Search the listing below for the line with "front door but", then write out that line and every one after it exactly, without the pictures.

++++++++

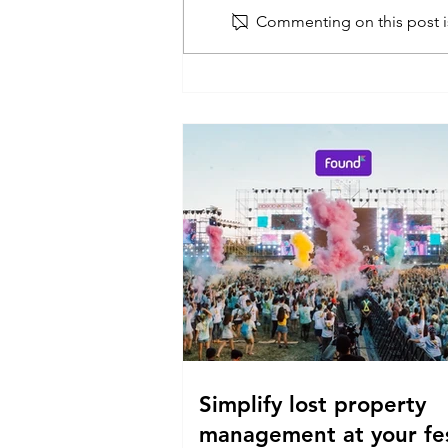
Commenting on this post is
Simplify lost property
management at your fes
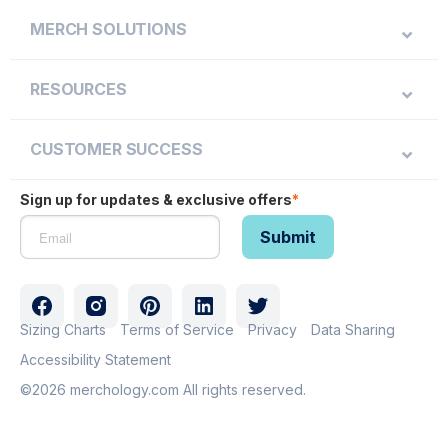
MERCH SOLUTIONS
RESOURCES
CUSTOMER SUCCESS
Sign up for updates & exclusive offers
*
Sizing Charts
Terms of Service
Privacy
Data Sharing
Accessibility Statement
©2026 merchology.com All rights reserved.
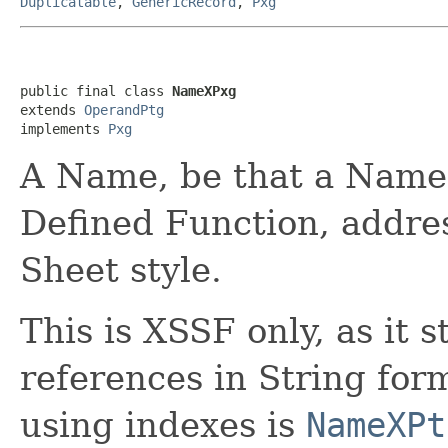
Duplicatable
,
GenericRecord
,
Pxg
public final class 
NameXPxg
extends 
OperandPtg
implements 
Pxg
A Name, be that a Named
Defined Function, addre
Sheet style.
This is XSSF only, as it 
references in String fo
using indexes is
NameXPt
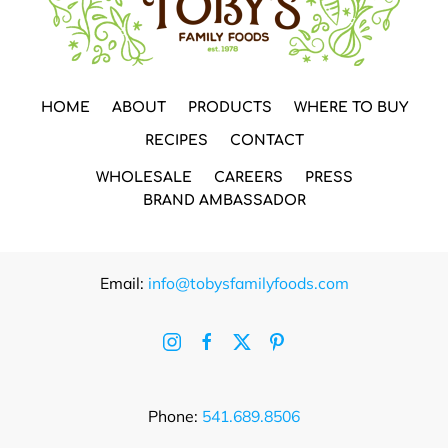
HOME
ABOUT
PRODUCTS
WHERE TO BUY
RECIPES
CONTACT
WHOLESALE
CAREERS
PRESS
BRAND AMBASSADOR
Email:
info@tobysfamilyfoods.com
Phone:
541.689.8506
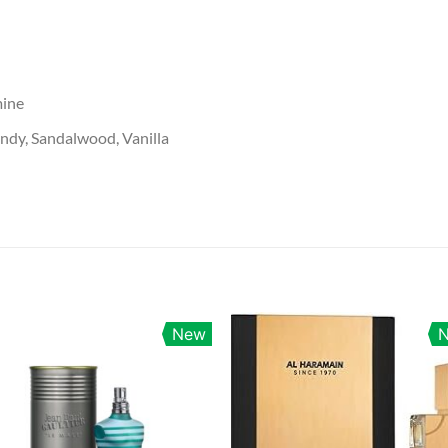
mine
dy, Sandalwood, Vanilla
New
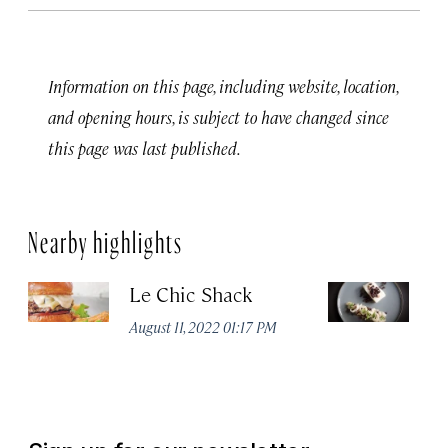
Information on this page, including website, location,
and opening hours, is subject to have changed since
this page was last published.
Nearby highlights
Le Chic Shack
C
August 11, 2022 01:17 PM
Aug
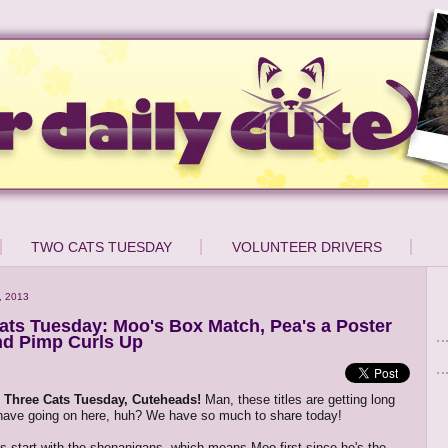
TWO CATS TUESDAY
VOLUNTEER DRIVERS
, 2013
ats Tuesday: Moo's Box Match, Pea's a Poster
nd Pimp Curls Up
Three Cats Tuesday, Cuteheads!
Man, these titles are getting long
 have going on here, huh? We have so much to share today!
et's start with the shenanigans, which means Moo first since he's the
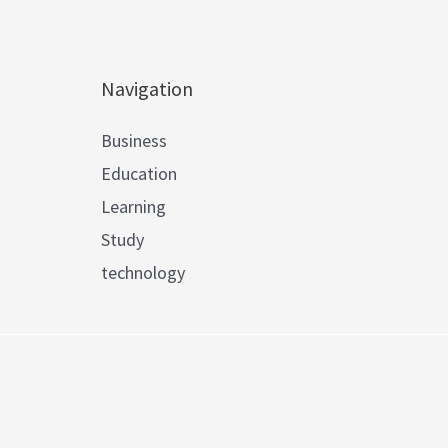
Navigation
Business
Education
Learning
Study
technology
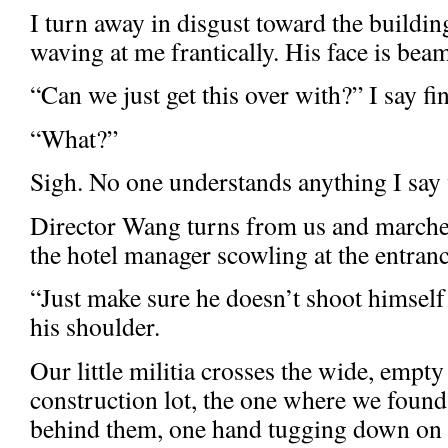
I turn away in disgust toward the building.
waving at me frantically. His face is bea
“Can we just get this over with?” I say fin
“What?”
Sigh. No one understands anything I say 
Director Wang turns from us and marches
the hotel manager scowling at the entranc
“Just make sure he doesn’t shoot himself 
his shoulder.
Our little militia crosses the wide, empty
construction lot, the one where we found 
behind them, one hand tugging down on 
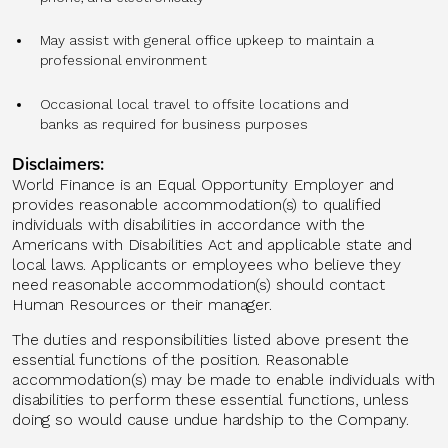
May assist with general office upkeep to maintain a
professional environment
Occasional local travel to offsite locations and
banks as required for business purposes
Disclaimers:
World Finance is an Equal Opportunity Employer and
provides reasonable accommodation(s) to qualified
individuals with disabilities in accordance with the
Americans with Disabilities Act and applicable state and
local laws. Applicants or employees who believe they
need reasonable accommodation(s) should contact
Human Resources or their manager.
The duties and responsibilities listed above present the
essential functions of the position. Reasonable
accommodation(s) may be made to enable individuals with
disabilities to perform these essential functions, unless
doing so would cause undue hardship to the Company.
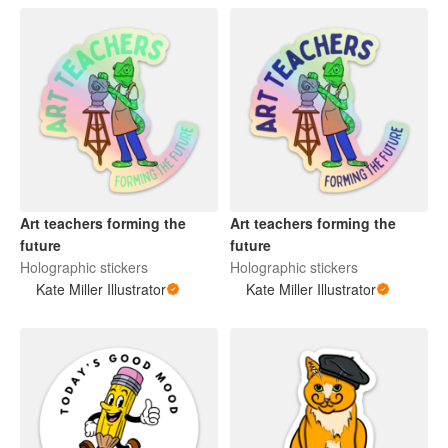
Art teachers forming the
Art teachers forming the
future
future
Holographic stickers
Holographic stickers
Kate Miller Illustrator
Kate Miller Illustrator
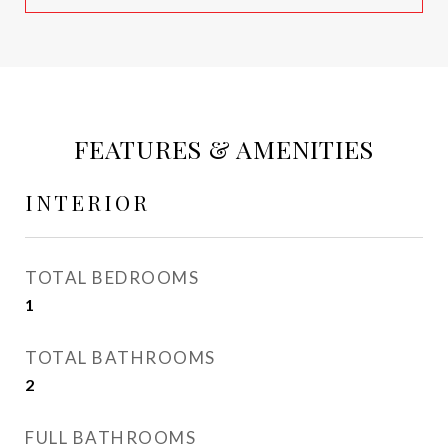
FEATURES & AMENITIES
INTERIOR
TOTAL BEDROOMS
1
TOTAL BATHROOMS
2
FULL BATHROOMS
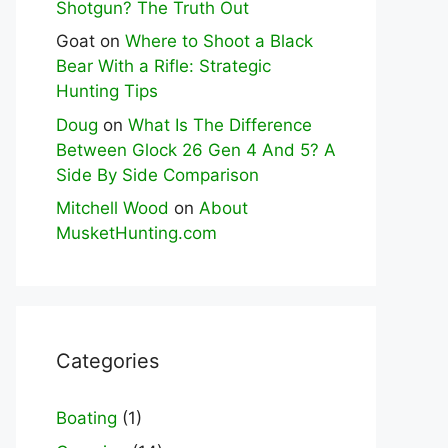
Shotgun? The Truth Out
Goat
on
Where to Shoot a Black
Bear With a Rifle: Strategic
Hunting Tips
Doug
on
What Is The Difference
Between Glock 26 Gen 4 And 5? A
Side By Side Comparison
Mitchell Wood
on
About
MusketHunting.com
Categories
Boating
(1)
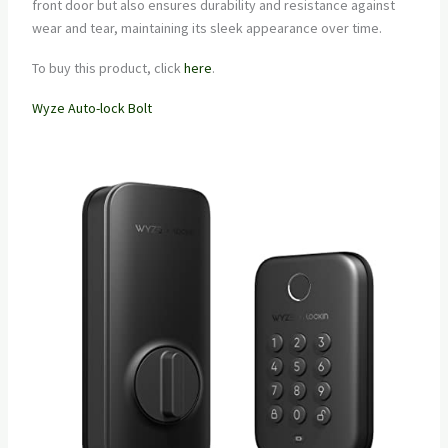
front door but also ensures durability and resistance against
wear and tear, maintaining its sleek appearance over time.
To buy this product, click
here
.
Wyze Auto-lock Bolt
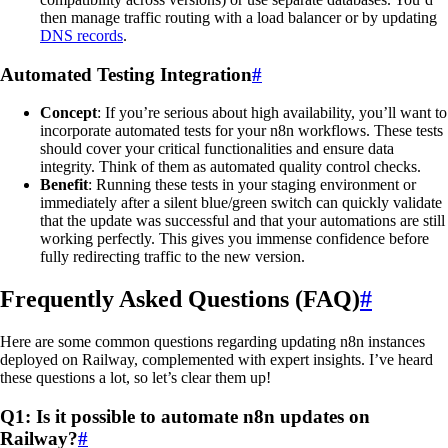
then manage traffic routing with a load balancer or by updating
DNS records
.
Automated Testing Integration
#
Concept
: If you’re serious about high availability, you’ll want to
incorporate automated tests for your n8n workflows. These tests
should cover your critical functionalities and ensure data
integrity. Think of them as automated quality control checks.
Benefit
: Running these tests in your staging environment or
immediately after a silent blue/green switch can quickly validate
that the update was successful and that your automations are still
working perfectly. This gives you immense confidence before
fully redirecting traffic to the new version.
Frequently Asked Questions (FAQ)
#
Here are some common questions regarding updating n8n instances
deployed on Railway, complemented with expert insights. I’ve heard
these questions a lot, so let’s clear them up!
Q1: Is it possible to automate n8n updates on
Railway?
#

++++++++

## RESPONSE TO THIS TASK
front door but also ensures durability and resistance against
wear and tear, maintaining its sleek appearance over time.
To buy this product, click
here
.
Wyze Auto-lock Bolt
then manage traffic routing with a load balancer or by updating
DNS records
.
Automated Testing Integration
#
Concept
: If you’re serious about high availability, you’ll want to
incorporate automated tests for your n8n workflows. These tests
should cover your critical functionalities and ensure data
integrity. Think of them as automated quality control checks.
Benefit
: Running these tests in your staging environment or
immediately after a silent blue/green switch can quickly validate
that the update was successful and that your automations are still
working perfectly. This gives you immense confidence before
fully redirecting traffic to the new version.
Frequently Asked Questions (FAQ)
#
Here are some common questions regarding updating n8n instances
deployed on Railway, complemented with expert insights. I’ve heard
these questions a lot, so let’s clear them up!
Q1: Is it possible to automate n8n updates on
Railway?
#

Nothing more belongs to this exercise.